Although I’ve been back in Rome for nearly a week now and am settling into some semblance of a daily routine, I’m still slowly transcribing the scribbled notes from my notebook and posting them here. This is the second part of my four-part trip around Italy and France…
By the time the train screeches to a stop in Riomaggiore, the first of the Cinque Terre’s five tiny villages, I can feel the heat and humidity pressing in on me like a hot washcloth held over my face. The Mediterranean sparkles, turquoise and tempting, next to the train tracks, and for a moment I’m tempted to fling myself over the low stone wall and into the water.
This is the part of Italy I hadn’t mentally prepared myself for: the heat, the humidity, and the fact that the entire town – all the towns in the region, for that matter – are perched on hillsides and cascading over cliffs, which translates to main streets steep enough to qualify as mountains and side streets disguising themselves as twisting stone staircases. The Cinque Terre is Italy’s equivalent to the Stairmaster: Cruel while you’re moving, rewarding at the end.
Here is how to get the most picture-perfect, postcard-worthy view of Riomaggiore: First, put on your bathing suit. Make your way down to the small harbour, past the restaurants, past the colourful rows of fishing boats lined up along the edge of the street, and off to the side, to the massive black rock where sunbathers lay their towels in a patchwork of bright fabric and bronzed skin, and where the local teenagers show off to each other by performing increasingly daring backflips into the sea. From here, carefully climb down the side of the rock and into the water – it will seem, all at once, both warmer and colder than you expect it to be – and swim out into the harbour so that your back is to the Mediterranean and the village rises up all around you.

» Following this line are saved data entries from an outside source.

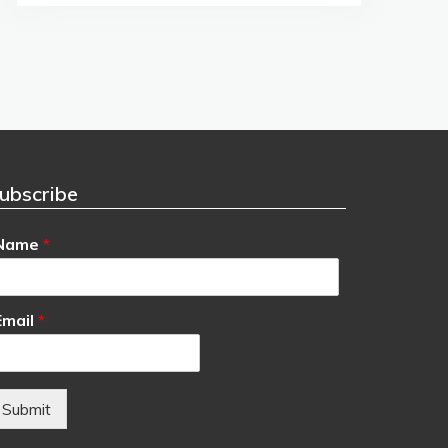
ubscribe
Name
*
Email
*
Submit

From here, low in the water and floating effortlessly, the colours of the buildings seem brighter, the sunlight more intense, the vineyards in the nearby hillsides even greener. This view, this little slice of village and mountain and ocean, is one of the most beautiful sights you’ll ever lay your eyes on.
One day at noon, my mom and I buy a container of freshly made pesto sauce, a sizeable wedge of Parmigiano Reggiano, a loaf of focaccia bread and a pile of thinly sliced cured meat called coppa. We take this, along with a bottle of wine, some fruit and a slab of torta di nocci – nut cake – down to the harbour and eat it sitting at what appears to be a stone bench directly next to the ocean but turns out to be a small and very active dock for fishing boats. As we’re eating, several boats pull up directly in front of us, people disembark, a bucket of fish is handed up to the shore, and more fishermen arrive. They eye the picnic with a combination of suspicion and approval: We may have bought good ingredients, but no Italian would likely be caught dipping a wedge of parmesan cheese directly into a tub of pesto, then taking a bite of it.